05 ナポリタン
あくる日の日曜日も俺はバイトに費やし、月曜日が来た。一限目から必修科目があった。眠い目をこすりながら、講義を受けた。二限目が終わり、俺は一人喫煙所に居た。昼食はどうしようかと考えていたら、千晴が現れた。
「純」
「よう、千晴」
校内に喫煙所はここしかない。これまでも、千晴とは顔を合わせたことくらいあったんだろうなと思いながら、俺は紫煙を吐き出した。千晴は肩から提げていたトートバッグから、タバコを取り出し、俺に言った。
「純はお昼まだですか?」
「うん、まだ」
「よかったら、一緒に食べませんか?」
「まあいいけどよ」
二人ともタバコを吸い終え、千晴の案内で学外の店に入った。ここに来るのは初めてだ。純喫茶風の外観で、何とも入りづらい。大学からそう離れたところでは無かったのだが、俺はこの店の存在すら知らなかった。千晴が言った。

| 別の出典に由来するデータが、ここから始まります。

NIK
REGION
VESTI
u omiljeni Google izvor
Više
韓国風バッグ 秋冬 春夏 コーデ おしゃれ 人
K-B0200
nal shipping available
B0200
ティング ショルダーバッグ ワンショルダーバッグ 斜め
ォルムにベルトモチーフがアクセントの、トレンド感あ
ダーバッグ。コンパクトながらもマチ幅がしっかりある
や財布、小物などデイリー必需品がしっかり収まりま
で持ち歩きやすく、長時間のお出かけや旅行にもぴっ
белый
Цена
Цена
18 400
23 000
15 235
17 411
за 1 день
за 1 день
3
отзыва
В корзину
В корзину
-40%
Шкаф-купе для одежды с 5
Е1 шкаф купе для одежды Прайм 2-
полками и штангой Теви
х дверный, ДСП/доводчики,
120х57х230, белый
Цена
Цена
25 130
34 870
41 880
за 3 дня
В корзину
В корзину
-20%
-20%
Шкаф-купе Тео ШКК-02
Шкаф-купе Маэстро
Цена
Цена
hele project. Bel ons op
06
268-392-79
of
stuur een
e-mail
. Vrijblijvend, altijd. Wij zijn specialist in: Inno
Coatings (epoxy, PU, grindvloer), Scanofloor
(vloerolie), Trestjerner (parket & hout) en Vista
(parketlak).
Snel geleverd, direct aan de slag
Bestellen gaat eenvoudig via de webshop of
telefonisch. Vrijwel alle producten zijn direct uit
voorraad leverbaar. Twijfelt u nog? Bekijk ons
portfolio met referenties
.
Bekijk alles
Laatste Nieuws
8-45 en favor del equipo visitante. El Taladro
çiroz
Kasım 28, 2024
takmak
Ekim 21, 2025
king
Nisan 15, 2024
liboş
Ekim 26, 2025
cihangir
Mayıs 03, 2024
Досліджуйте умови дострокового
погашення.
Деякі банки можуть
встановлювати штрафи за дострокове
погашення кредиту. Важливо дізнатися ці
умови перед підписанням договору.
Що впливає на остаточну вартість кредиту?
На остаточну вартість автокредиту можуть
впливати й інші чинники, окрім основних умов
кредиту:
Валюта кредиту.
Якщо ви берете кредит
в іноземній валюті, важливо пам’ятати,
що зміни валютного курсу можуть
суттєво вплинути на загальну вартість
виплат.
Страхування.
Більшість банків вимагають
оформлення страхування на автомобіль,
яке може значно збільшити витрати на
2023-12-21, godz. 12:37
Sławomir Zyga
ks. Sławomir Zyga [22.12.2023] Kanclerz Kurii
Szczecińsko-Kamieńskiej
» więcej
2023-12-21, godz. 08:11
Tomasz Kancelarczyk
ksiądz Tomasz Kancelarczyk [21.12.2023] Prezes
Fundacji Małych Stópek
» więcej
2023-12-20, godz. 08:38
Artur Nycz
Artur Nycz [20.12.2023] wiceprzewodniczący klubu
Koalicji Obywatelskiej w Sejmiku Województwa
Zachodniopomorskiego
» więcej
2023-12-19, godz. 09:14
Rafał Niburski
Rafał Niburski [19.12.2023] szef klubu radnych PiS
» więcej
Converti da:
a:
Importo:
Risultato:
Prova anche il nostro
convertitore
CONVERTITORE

「ナポリタンが美味しいんですよ。タバコも吸えますしね」
「おっ、それはいいな」
カラン、と扉を開けると、昼時だというのにお客は誰も居なかった。不愛想な若い女の子の店員が、俺たちをテーブル席に案内した。テーブルには白い灰皿が置かれていた。俺はメニューを眺めた。千晴の言った通り、ナポリタンを推しているらしい。俺はそれに決めた。千晴もそうするようだった。
「ここの店、空いてるでしょう? よく来るんですよ」
千晴はメガネのふちに手をやった。俺は、瞳のことが気になって、聞いてみた。
「千晴、その瞳、自前?」
「ええ、そうですよ。ちょっと緑っぽいでしょう。生まれつきなんですよ」
「いいな、それ」
「僕は純の瞳が羨ましいですよ。茶色というよりは黒ですよね。素敵な色です」
まさか、この顔の奴に容姿を褒められるとは思わなかった。むずがゆくて、俺は楓の名前を出すことにした。
「楓は明るい茶色だよな」
「そうですね。よく似合っています」
そんな話をしていると、二人分のナポリタンが運ばれてきた。分厚く切られたソーセージが大量に入っていて、ボリュームがあった。俺と千晴は黙々とそれを食べた。食後のホットコーヒーを飲みながら、俺たちはタバコを吸い始めた。
「美味かったな」
「でしょう? また一緒に来ましょうね」
どうも俺は千晴に懐かれてしまったらしい。一体俺のどこがいいんだか。俺は大学内では、浅く広く友人付き合いをしている方で、こんな風に特定の男友達と二人でつるむことはあまり無い。まあ、こういうのも悪くないか。俺は言った。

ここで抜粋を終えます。